Work required ▸
Line by line, the data below should be set down unchanged, with images excluded.

Data for this exercise ▸
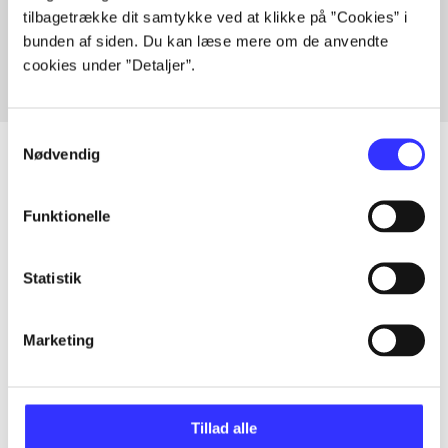
tilbagetrække dit samtykke ved at klikke på ”Cookies” i
Fra
bunden af siden. Du kan læse mere om de anvendte
cookies under ”Detaljer”.
Samtykkevalg
Nødvendig
Artikler
Funktionelle
Alle registrerede artikler fordelt på udgivelser
Statistik
...
Marketing
...
Tillad alle
...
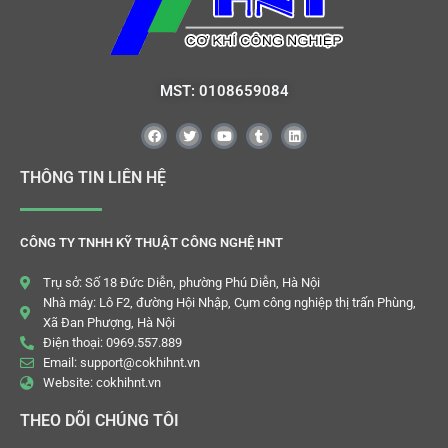
MST: 0108659084
THÔNG TIN LIÊN HỆ
CÔNG TY TNHH KỸ THUẬT CÔNG NGHỆ HNT
Trụ sở: Số 18 Đức Diễn, phường Phú Diễn, Hà Nội
Nhà máy: Lô F2, đường Hội Nhập, Cụm công nghiệp thị trấn Phùng,
Xã Đan Phượng, Hà Nội
Điện thoại: 0969.557.889
Email: support@cokhihnt.vn
Website: cokhihnt.vn
THEO DÕI CHÚNG TÔI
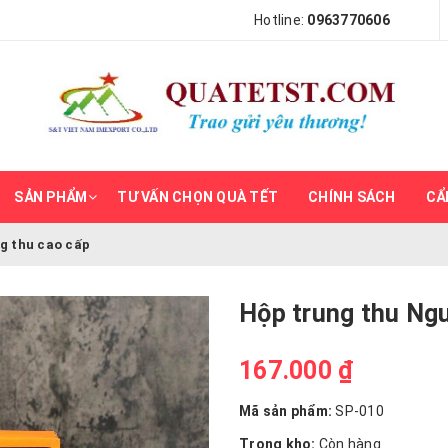
Hotline:
0963770606
SẢN PHẨM
TƯ VẤN CHỌN QUÀ TẾT
CHÍNH SÁCH
CẨ
g thu cao cấp
Hộp trung thu Ng
167.000 ₫
Mã sản phẩm:
SP-010
Trong kho:
Còn hàng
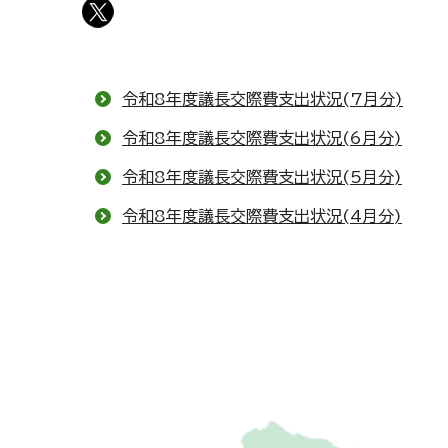
令和8年度議長交際費支出状況(7月分)
令和8年度議長交際費支出状況(6月分)
令和8年度議長交際費支出状況(5月分)
令和8年度議長交際費支出状況(4月分)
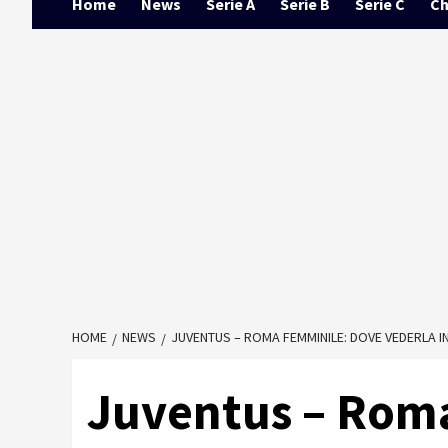
Home
News
Serie A
Serie B
Serie C
Ch
HOME
NEWS
JUVENTUS – ROMA FEMMINILE: DOVE VEDERLA IN
Juventus – Rom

Task result ▸
tilbagetrække dit samtykke ved at klikke på ”Cookies” i
Fra
bunden af siden. Du kan læse mere om de anvendte
cookies under ”Detaljer”.
Samtykkevalg
Nødvendig
Artikler
Funktionelle
Alle registrerede artikler fordelt på udgivelser
Statistik
...
Marketing
...
Tillad alle
...
MST: 0108659084
THÔNG TIN LIÊN HỆ
CÔNG TY TNHH KỸ THUẬT CÔNG NGHỆ HNT
Trụ sở: Số 18 Đức Diễn, phường Phú Diễn, Hà Nội
Nhà máy: Lô F2, đường Hội Nhập, Cụm công nghiệp thị trấn Phùng,
Xã Đan Phượng, Hà Nội
Điện thoại: 0969.557.889
Email: support@cokhihnt.vn
Website: cokhihnt.vn
THEO DÕI CHÚNG TÔI
Hotline:
0963770606
SẢN PHẨM
TƯ VẤN CHỌN QUÀ TẾT
CHÍNH SÁCH
CẨ
g thu cao cấp
Hộp trung thu Ng
167.000 ₫
Mã sản phẩm:
SP-010
Trong kho:
Còn hàng
令和8年度議長交際費支出状況(7月分)
令和8年度議長交際費支出状況(6月分)
令和8年度議長交際費支出状況(5月分)
令和8年度議長交際費支出状況(4月分)
Home
News
Serie A
Serie B
Serie C
Ch
HOME
NEWS
JUVENTUS – ROMA FEMMINILE: DOVE VEDERLA IN
Juventus – Rom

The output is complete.